There’s No Such Thing as Sitting Still

It’s no secret that I have a problem with authority. At different times in my life, and for different reasons, I have been absolutely terrified of turning into the person I am right now. I used to think that weighing more than 105 lbs was the worst thing I could do. Then I thought it might be working in an office, or being in a monogamous heterosexual relationship. Talking to my mom again, wanting to leave LA, having a cell phone, and purchasing my clothes in a retail establishment are all neatly crossed off the massive list of shit I’d never fucking do.

To a certain extent, everybody has a list like this that they carry around with them, crossing off and adding new items as their experience and their circumstances change. There’s nothing wrong with it, in fact any person who refrained from everything, or even most of the things they said they’d never do is probably severely disturbed. Change is necessary for growth. Staying in your personal comfort zone is basically a death sentence.

As ridiculous as it seems, working in an office, paying my bills, and having a loving relationship with a man I respect, who respects me is just about as far from my comfort zone as I’ve ever been, and if things go right, that’s not nearly as far away as I’ll get. I’m not sure what’s in store for me, but I’d like to be respected in my field, to own a house, to be somebody’s mom, to go somewhere new and be a part of a community, be a part of a family in a way that doesn’t make me sad or angry or lonely. There’s a life I want for myself that seems extremely safe, and boring and normal, but for me it would be an adventure, something I never thought I would get to do even if I wanted to.

One of the drawbacks of having a boring life is that the days can blend together, giving one the illusion of standing still, even when movement is actually happening. The other day I was at work, and I came across some little evidence that someone else’s life was really working out for them and I felt desperate. Not because somebody else is having an awesome life, even I have trouble being that petty (at least for the moment), but because I felt this person was evidence that somewhere, somehow, in the universe outside my cube walls, life was happening away without me. People were meeting, making memories and having successful carers while I continued to drive the same car from the same apartment through the same traffic to sit in the same cube, type the same collection of phrases and Photoshop commands for the same predesignated number of hours before I did the whole thing in reverse, only to wake up and do it again the next day.

Sometimes the world seems to spin so quickly, that I look up and the topography of my life is completely different. Other times it feels like everybody else is fast-tracking their destiny while I’m just sitting here. Neither is really the case.
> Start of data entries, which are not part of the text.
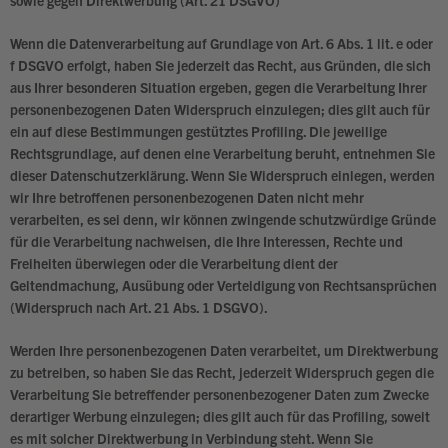
sowie gegen Direktwerbung (Art. 21 DSGVO)
Wenn die Datenverarbeitung auf Grundlage von Art. 6 Abs. 1 lit. e oder
f DSGVO erfolgt, haben Sie jederzeit das Recht, aus Gründen, die sich
aus Ihrer besonderen Situation ergeben, gegen die Verarbeitung Ihrer
personenbezogenen Daten Widerspruch einzulegen; dies gilt auch für
ein auf diese Bestimmungen gestütztes Profiling. Die jeweilige
Rechtsgrundlage, auf denen eine Verarbeitung beruht, entnehmen Sie
dieser Datenschutzerklärung. Wenn Sie Widerspruch einlegen, werden
wir Ihre betroffenen personenbezogenen Daten nicht mehr
verarbeiten, es sei denn, wir können zwingende schutzwürdige Gründe
für die Verarbeitung nachweisen, die Ihre Interessen, Rechte und
Freiheiten überwiegen oder die Verarbeitung dient der
Geltendmachung, Ausübung oder Verteidigung von Rechtsansprüchen
(Widerspruch nach Art. 21 Abs. 1 DSGVO).
Werden Ihre personenbezogenen Daten verarbeitet, um Direktwerbung
zu betreiben, so haben Sie das Recht, jederzeit Widerspruch gegen die
Verarbeitung Sie betreffender personenbezogener Daten zum Zwecke
derartiger Werbung einzulegen; dies gilt auch für das Profiling, soweit
es mit solcher Direktwerbung in Verbindung steht. Wenn Sie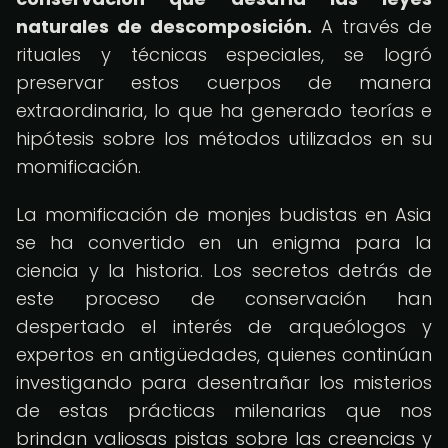
naturales de descomposición.
A través de
rituales y técnicas especiales, se logró
preservar estos cuerpos de manera
extraordinaria, lo que ha generado teorías e
hipótesis sobre los métodos utilizados en su
momificación.
La momificación de monjes budistas en Asia
se ha convertido en un enigma para la
ciencia y la historia. Los secretos detrás de
este proceso de conservación han
despertado el interés de arqueólogos y
expertos en antigüedades, quienes continúan
investigando para desentrañar los misterios
de estas prácticas milenarias que nos
brindan valiosas pistas sobre las creencias y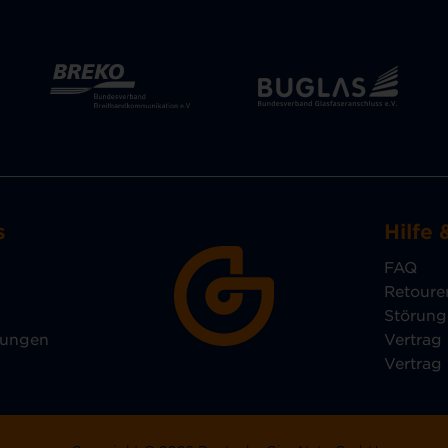
s
Hilfe 
FAQ
Retoure
Störun
lungen
Vertrag
Vertrag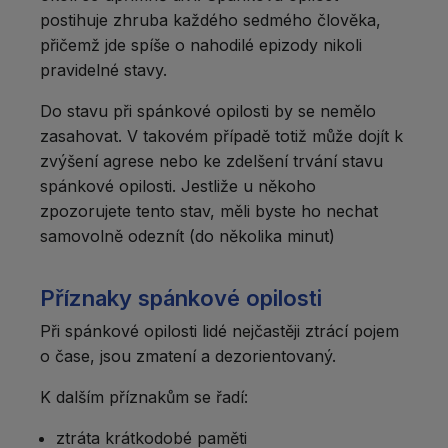
postihuje zhruba každého sedmého člověka,
přičemž jde spíše o nahodilé epizody nikoli
pravidelné stavy.
Do stavu při spánkové opilosti by se nemělo
zasahovat. V takovém případě totiž může dojít k
zvýšení agrese nebo ke zdelšení trvání stavu
spánkové opilosti. Jestliže u někoho
zpozorujete tento stav, měli byste ho nechat
samovolně odeznít (do několika minut)
Příznaky spánkové opilosti
Při spánkové opilosti lidé nejčastěji ztrácí pojem
o čase, jsou zmatení a dezorientovaný.
K dalším příznakům se řadí:
ztráta krátkodobé paměti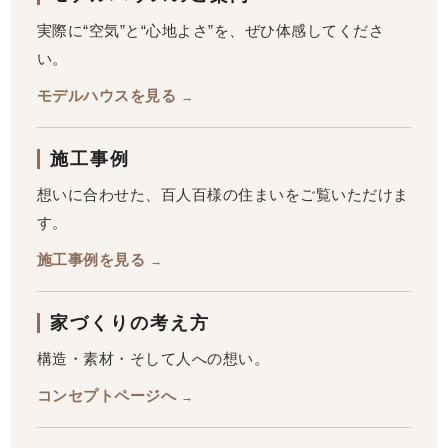
実際に“空気”と“心地よさ”を、ぜひ体感してくださ
い。
モデルハウスを見る
→
施工事例
想いに合わせた、百人百様の住まいをご覧いただけま
す。
施工事例を見る
→
家づくりの考え方
構造・素材・そして人への想い。
コンセプトページへ
→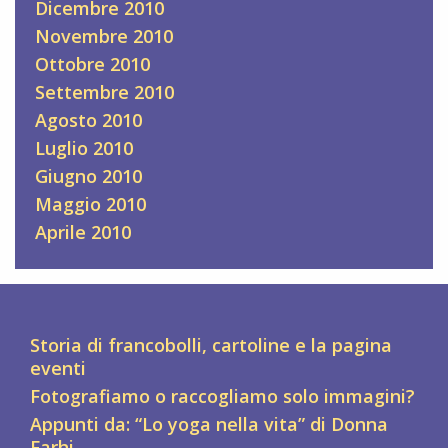
Dicembre 2010
Novembre 2010
Ottobre 2010
Settembre 2010
Agosto 2010
Luglio 2010
Giugno 2010
Maggio 2010
Aprile 2010
Storia di francobolli, cartoline e la pagina
eventi
Fotografiamo o raccogliamo solo immagini?
Appunti da: “Lo yoga nella vita” di Donna
Farhi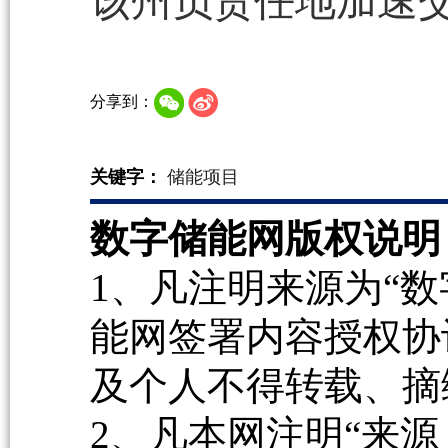
该州负责任地加速
分享到：
关键字：
储能项目
数字储能网版权说明
1、凡注明来源为“数
能网签署内容授权协
及个人不得转载、摘
2、凡本网注明“来源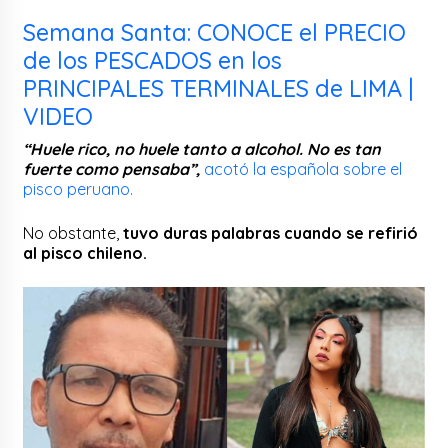
Semana Santa: CONOCE el PRECIO
de los PESCADOS en los
PRINCIPALES TERMINALES de LIMA |
VIDEO
“Huele rico, no huele tanto a alcohol. No es tan
fuerte como pensaba”,
acotó la española sobre el
pisco peruano.
No obstante,
tuvo duras palabras cuando se refirió
al pisco chileno.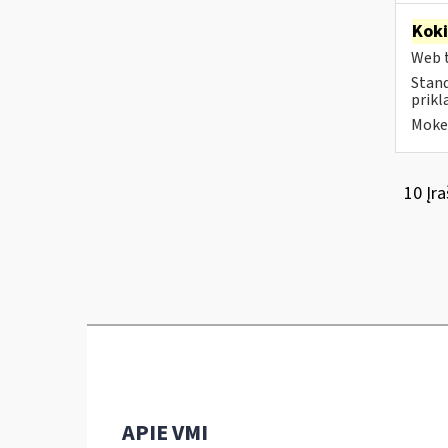
Kok
Web t
Stand
prikl
Mokes
10 Įra
APIE VMI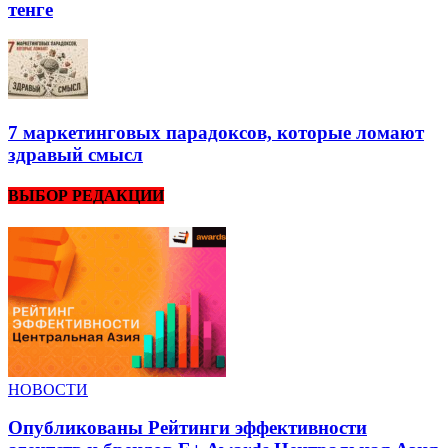
тенге
7 маркетинговых парадоксов, которые ломают
здравый смысл
ВЫБОР РЕДАКЦИИ
НОВОСТИ
Опубликованы Рейтинги эффективности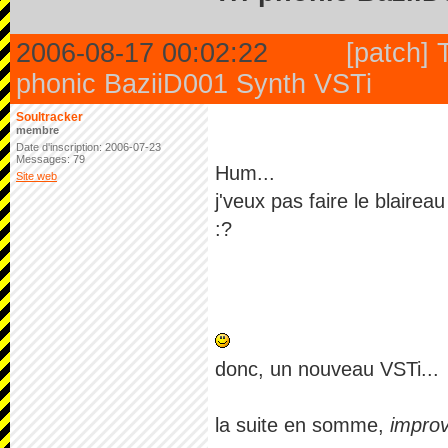
2006-08-17 00:02:22
[patch] T
phonic BaziiD001 Synth VSTi
Soultracker
membre
Date d'inscription: 2006-07-23
Messages: 79
Hum...
Site web
j'veux pas faire le blaireau
:?
donc, un nouveau VSTi...
la suite en somme,
improv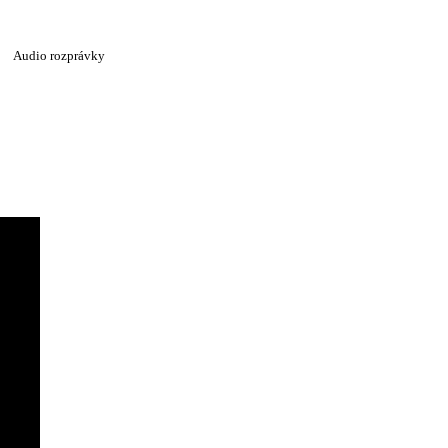
Audio rozprávky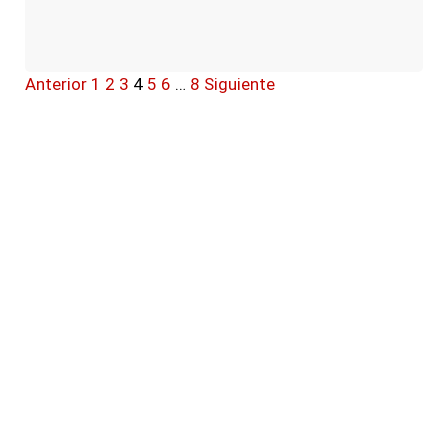
Anterior
1
2
3
4
5
6
…
8
Siguiente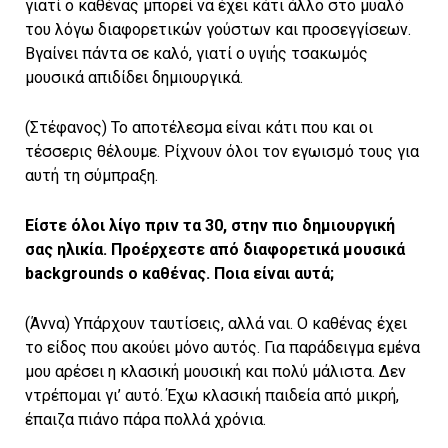
γιατί ο καθένας μπορεί να έχει κάτι άλλο στο μυαλό
του λόγω διαφορετικών γούστων και προσεγγίσεων.
Βγαίνει πάντα σε καλό, γιατί ο υγιής τσακωμός
μουσικά απιδίδει δημιουργικά.
(Στέφανος) Το αποτέλεσμα είναι κάτι που και οι
τέσσερις θέλουμε. Ρίχνουν όλοι τον εγωισμό τους για
αυτή τη σύμπραξη.
Είστε όλοι λίγο πριν τα 30, στην πιο δημιουργική
σας ηλικία. Προέρχεστε από διαφορετικά μουσικά
backgrounds ο καθένας. Ποια είναι αυτά;
(Άννα) Υπάρχουν ταυτίσεις, αλλά ναι. Ο καθένας έχει
το είδος που ακούει μόνο αυτός. Για παράδειγμα εμένα
μου αρέσει η κλασική μουσική και πολύ μάλιστα. Δεν
ντρέπομαι γι’ αυτό. Έχω κλασική παιδεία από μικρή,
έπαιζα πιάνο πάρα πολλά χρόνια.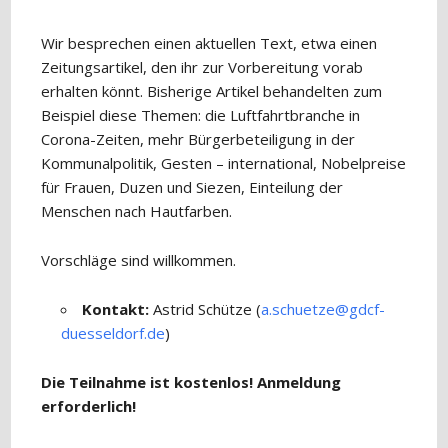
Wir besprechen einen aktuellen Text, etwa einen
Zeitungsartikel, den ihr zur Vorbereitung vorab
erhalten könnt. Bisherige Artikel behandelten zum
Beispiel diese Themen: die Luftfahrtbranche in
Corona-Zeiten, mehr Bürgerbeteiligung in der
Kommunalpolitik, Gesten – international, Nobelpreise
für Frauen, Duzen und Siezen, Einteilung der
Menschen nach Hautfarben.
Vorschläge sind willkommen.
Kontakt:
Astrid Schütze (
a.schuetze@gdcf-
duesseldorf.de
)
Die Teilnahme ist kostenlos! Anmeldung
erforderlich!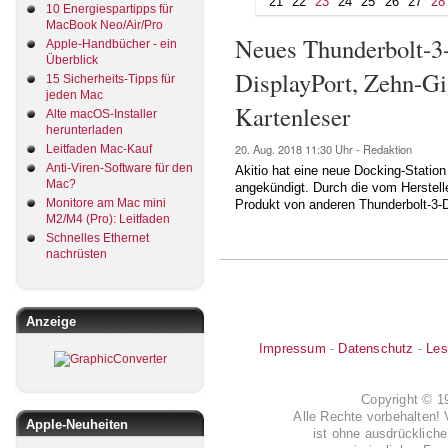
21
22
23
24
25
26
27
28
10 Energiespartipps für
MacBook Neo/Air/Pro
Neues Thunderbolt-
Apple-Handbücher - ein
Überblick
DisplayPort, Zehn-Gi
15 Sicherheits-Tipps für
jeden Mac
Kartenleser
Alte macOS-Installer
herunterladen
20. Aug. 2018
11:30 Uhr -
Redaktion
Leitfaden Mac-Kauf
Anti-Viren-Software für den
Akitio hat eine neue Docking-Statio
Mac?
angekündigt. Durch die vom Herstell
Monitore am Mac mini
Produkt von anderen Thunderbolt-3-
M2/M4 (Pro): Leitfaden
Schnelles Ethernet
nachrüsten
Anzeige
Impressum
-
Datenschutz
-
Les
Copyright © 
Alle Rechte vorbehalten! 
Apple-Neuheiten
ist ohne ausdrückli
I like to think of things in grand gestures: up by the boot straps, skin of my nose, nick of time type of situations, but life is rarely actually like that. There are a billion little elements that lend themselves to each success, each failure, each learning experience. Millions of relationships, thousands of days, countless decisions, and adjustments, and acts of nature contribute to what we think of as our lives. The earth is still moving, even if we can’t feel it go. Life is still happening, even if we seem to be stationary.

I have to remember that while it feels like I’m not moving, I’m speeding through time, wasting the days I spend dwelling in self-pity. If I don’t like something about my life, or I don’t want it to be a permanent fixture, even if I’m happy with it for the moment, it’s only the rag-tag pile of effort and planning, and random weather patterns that will change that thing, or any thing I don’t want to keep around. It’s good to remember that the majority of everyone’s days are the same as the majority of all their other days until one day: you get a new job, you move to a new city, your ill begotten Malibu mansion goes tumbling into the ocean and every day after that is a completely different kind of exactly the same until something else occurs. It’s the slow, imperceptible movements I make as an individual, just like the slow, imperceptible movements of my planet that contribute to the weight of a life in the long run.

I just needed that pep talk for myself. I hope it helped you guys out too.

3 Replies to “There’s No Such Thing as Sitting Still

  1. Hmm. I was wondering what happened to I love lard, but found this.

    Not sure if I should share thoughts about anything in particular, but an idea I like is that no matter /what/ is happening, it is always the next step in the journey.

    1. Weird. I just replied to this and the comment got lost in the ether. So there might be two answers here at some point.

      Anyway, I Love Lard is still going strong at http://www.ilovelard.com. We update once a month, in the first week of the month. I had been keeping the blog and the show separate from each other because of some of the things I’ve said on the show, but I’m starting to think that matters less and less. There’s so many hours of recording now that finding anything truly incriminating would be a monumental task, and anything embarrassing I (hopefully) said so long ago now it doesn’t really matter.

      As for the next step in the journey, I agree. There’s no such thing as wasted time.